I can dream…[emoji6]
 
:icon-biggrin: I know, if I'd have auctioned it as it was, I'd probably have been 6 or 7k better off.
 
I use engine oil. It's designed to stay in the capillary oil clearances. You can use grease on the journals if you're paranoid about the pump building up pressure but it should be no different than an oil change BUT it's essential to make sure the pump is well oiled when installing it as otherwise it may not suck up and produce pressure straight away.
 
2 parts engine oil, 1 part molyslip and 1 part STP. Used it numerous times over the years from small bike to large car engines and it does the job. All you need is a lubricant that will say on the bearings for the first few vital seconds of the post build startup until the sump oil gets round.
 
I use engine oil. It's designed to stay in the capillary oil clearances.
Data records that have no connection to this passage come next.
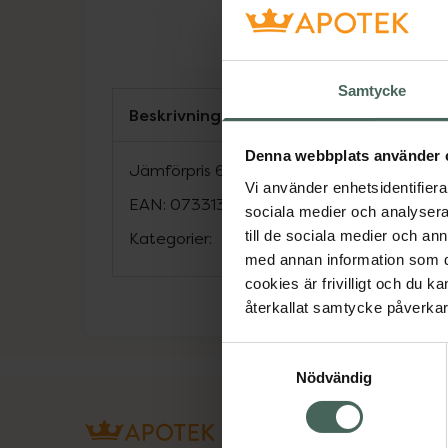
Samtycke
Beskrivning
Denna webbplats använder 
Jämförpris
65,83 kr
/
st
Vi använder enhetsidentifierar
EAN:
07331307000794
sociala medier och analysera 
till de sociala medier och a
Kategorier:
med annan information som du 
cookies är frivilligt och du k
återkallat samtycke påverkar 
Samtyckesval
Nödvändig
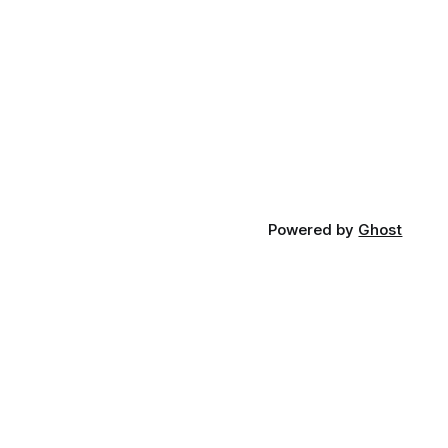
Powered by
Ghost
You can use grease on the journals if you're paranoid about the pump building up pressure but it should be no different than an oil change BUT it's essential to make sure the pump is well oiled when installing it as otherwise it may not suck up and produce pressure straight away.
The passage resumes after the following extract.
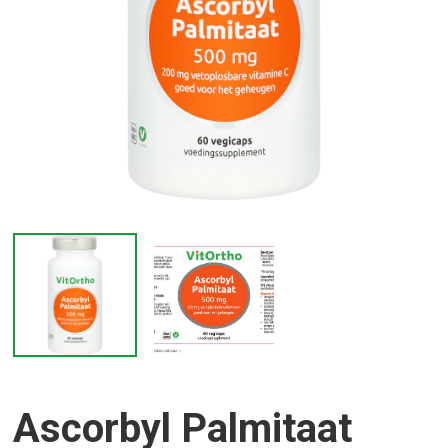
Ascorbyl Palmitaat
A simple engine oil change leaves the oil ways full unlike an engine strip. When I did the BEB's after leaving the sump off over night to minimise the oil drips I was amazed at the amount of oil than ran out of the crank when the bearing caps came off.
 
I always used engine oil, Rover V8 oil pumps I used to prime with petroleum jelly (Vaseline) so that they would have good suction.
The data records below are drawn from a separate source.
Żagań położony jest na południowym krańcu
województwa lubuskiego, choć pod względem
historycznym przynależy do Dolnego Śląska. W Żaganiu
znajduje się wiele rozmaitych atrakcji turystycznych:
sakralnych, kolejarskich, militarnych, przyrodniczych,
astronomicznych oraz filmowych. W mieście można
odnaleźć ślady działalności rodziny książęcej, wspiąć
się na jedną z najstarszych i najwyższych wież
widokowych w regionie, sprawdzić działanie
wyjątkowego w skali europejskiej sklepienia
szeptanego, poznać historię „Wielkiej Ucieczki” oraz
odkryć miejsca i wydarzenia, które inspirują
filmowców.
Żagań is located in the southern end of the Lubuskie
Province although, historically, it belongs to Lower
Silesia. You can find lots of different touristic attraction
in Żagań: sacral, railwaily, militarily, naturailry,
If you are concerned about first start lubrication use gear box oil, EP90.
 
Thanks Guys... I just wondered if there was a particular product recommended.

When I've been tuned engines for the old Fiat 500 classics, I've used either Torco assy lube or STP in the oil pump and on the BEB,s and the black assy grease everywhere else. I'm a bit paranoid with the LC engine, if it munches itself up it's gonna b expensive.

I'm always a bit concerned that some of these products, like STP or Slick 50 will prevent the engine from bedding in properly. Julian, I'm curious about the EP90... are there any ill effects mixing this with engine oil??

Also with regards to the choice of engine oil whilst the engine is bedding in, any recommendations - should I go by the book and get semi-sync Toyo oil. Or would it be better to run in with non-sync? And when it comes to priming the pump can this be done on the engine frame with the injectors out, but just turning the engine over by the pulley. Could I expect to see oil reaching the top end this way?
 
From your last post I think you are not far off knowing the answers NR. [emoji4]
Deglaze the bores, wash and scrub (buy a toilet brush that fits the bores snug) with fairy and water then dry. Reassemble. Mineral oil for the first 300 miles (or thereabouts, can be up to 500) to bed in.
Rig up something to drive the engine in the correct direction, a drill on a belt onto a pulley to rotate it at a low RPM is what I did with my Smart engine to start things off.
There's no heater plugs on your engine IIRC so injectors out as you say and it may be a good idea to give the fuel pump some fuel so it is lubricated internally and catch what fuel comes out.